I already had many "headaches" on pip dependencies such as
ros-infrastructure/rosdep#482, so I agree on your
comment and concerns, other solution may develop a way to release pip
package into ROS-apt package, within git-bloom-config process, so if you
want to release package that depends on pip, they'll try to release pip
package into ROS deb packages.
ros-infrastructure/rosdep#482

◉ Kei Okada

2016-11-21 8:16 GMT+09:00 Tully Foote notifications@github.com:

Can you explain a little bit more about your use case? Do you expect
people to pip install the dependencies separately? Can you just release
python package as a ROS package? Is there a different version of the pip
dependencies available from apt? Is there a graceful degradation of the
packages that have this dependency if it's not present?
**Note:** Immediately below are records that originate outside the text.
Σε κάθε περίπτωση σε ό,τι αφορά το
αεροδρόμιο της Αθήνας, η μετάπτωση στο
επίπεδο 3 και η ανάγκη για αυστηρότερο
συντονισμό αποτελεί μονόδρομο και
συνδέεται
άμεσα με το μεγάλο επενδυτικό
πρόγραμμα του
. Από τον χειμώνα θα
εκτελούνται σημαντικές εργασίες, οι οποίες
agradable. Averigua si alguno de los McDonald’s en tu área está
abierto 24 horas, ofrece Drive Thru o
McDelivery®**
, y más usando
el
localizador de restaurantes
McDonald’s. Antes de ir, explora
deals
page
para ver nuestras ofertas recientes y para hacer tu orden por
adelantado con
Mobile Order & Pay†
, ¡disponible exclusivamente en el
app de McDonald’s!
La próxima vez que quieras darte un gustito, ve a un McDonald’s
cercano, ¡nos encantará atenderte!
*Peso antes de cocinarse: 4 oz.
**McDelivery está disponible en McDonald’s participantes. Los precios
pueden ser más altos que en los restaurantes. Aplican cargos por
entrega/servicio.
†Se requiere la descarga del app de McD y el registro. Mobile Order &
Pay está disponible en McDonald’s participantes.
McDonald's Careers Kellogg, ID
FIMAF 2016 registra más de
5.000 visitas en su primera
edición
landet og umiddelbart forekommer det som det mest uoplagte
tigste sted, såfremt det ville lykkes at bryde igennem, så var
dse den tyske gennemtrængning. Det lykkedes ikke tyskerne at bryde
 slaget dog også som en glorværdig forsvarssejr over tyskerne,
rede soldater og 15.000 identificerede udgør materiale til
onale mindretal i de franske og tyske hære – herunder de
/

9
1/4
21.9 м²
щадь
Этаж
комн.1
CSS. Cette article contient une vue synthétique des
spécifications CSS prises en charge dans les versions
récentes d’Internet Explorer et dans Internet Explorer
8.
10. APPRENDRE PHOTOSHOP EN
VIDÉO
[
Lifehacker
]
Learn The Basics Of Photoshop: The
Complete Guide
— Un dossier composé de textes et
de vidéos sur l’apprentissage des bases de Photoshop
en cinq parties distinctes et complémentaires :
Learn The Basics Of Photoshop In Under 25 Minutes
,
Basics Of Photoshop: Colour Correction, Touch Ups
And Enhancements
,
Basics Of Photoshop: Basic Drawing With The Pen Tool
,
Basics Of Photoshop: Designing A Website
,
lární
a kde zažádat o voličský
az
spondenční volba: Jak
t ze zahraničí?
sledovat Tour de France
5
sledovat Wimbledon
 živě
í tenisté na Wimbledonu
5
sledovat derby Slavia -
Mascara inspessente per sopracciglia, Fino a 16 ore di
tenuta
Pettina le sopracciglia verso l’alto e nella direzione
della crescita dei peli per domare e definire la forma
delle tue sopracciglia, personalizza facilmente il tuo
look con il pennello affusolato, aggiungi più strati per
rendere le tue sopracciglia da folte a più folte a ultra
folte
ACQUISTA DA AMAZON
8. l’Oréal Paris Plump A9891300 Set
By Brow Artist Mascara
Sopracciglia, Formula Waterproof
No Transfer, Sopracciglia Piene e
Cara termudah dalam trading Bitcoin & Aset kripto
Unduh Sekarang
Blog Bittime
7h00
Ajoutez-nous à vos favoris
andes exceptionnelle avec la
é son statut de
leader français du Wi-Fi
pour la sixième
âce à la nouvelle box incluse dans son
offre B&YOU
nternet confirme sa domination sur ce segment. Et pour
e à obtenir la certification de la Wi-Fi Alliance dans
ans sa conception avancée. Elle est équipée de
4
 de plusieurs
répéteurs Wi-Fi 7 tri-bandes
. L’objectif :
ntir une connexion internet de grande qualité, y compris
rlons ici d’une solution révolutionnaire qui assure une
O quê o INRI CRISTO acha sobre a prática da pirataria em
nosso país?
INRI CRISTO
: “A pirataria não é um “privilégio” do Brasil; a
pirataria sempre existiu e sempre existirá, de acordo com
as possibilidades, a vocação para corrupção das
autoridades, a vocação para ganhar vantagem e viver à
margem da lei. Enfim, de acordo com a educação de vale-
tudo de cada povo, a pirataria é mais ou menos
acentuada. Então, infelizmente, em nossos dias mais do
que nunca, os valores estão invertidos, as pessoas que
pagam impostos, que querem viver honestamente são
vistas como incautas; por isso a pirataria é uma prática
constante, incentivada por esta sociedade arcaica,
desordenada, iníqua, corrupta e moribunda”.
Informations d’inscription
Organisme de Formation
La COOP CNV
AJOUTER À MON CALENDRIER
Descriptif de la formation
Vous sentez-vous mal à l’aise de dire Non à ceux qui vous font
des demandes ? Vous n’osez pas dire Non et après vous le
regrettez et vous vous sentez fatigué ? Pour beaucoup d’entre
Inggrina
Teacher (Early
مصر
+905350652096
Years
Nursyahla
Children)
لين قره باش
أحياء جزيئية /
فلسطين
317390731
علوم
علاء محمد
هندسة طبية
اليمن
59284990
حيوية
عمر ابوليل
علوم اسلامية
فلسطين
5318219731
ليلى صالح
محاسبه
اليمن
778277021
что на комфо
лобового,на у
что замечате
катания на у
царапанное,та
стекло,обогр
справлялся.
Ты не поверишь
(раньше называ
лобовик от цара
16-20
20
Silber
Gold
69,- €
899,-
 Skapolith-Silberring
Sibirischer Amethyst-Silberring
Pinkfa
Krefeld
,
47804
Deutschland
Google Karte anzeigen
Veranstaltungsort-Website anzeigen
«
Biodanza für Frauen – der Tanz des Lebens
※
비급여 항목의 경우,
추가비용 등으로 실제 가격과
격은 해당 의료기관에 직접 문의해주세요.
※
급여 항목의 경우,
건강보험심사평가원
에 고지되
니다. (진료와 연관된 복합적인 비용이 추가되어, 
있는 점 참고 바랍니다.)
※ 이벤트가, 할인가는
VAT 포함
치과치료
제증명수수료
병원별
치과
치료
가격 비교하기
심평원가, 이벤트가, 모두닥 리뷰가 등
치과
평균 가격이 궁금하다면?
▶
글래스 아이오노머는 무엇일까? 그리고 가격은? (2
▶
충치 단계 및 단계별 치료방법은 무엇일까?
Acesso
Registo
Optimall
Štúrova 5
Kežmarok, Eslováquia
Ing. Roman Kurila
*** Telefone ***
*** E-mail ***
Is it a python only
package, could you release it via pip?

This is certainly the simplest solution, but I wonder if there's a clearer
way to declare specific dependencies as optional. Since if we just have
this option I suspect that people will just start passing this option if
they run into an error due to having a pip dependency and then people will
no longer be able to reliably run things that are downloaded and installed.
I think it's important that we make sure that things packaged are self
contained and work out of the box from the debian packages. Requiring
parallel installation from a separate toolchain will lead to many more
headaches as versions change going forward. We've run into pip
installations getting out of date and breaking systems when users have
installed tools via pip. In debs you have the option for version
dependencies but that breaks when you cross package managers, and require
user action out of band.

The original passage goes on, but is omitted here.